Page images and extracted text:
________________________________________

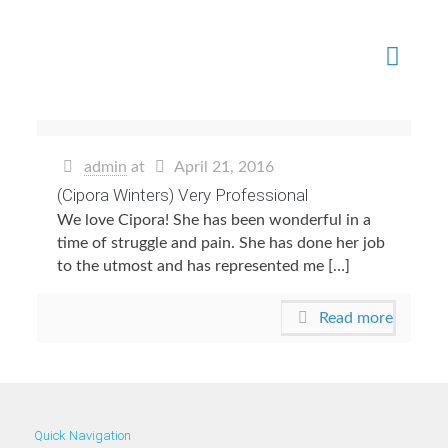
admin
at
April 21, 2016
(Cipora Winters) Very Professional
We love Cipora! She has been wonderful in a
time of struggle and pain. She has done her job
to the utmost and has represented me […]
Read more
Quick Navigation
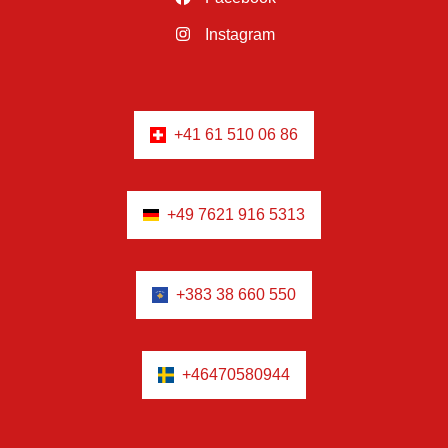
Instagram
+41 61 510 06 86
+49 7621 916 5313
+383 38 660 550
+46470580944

________________________________________

• **Task directions**:
Repeat, word for word and with no pictures, only the lines running from the beginning of the data to the line that contains "7621 916 5313".

• **Written answer**:
admin
at
April 21, 2016
(Cipora Winters) Very Professional
We love Cipora! She has been wonderful in a
time of struggle and pain. She has done her job
to the utmost and has represented me […]
Read more
Quick Navigation
Instagram
+41 61 510 06 86
+49 7621 916 5313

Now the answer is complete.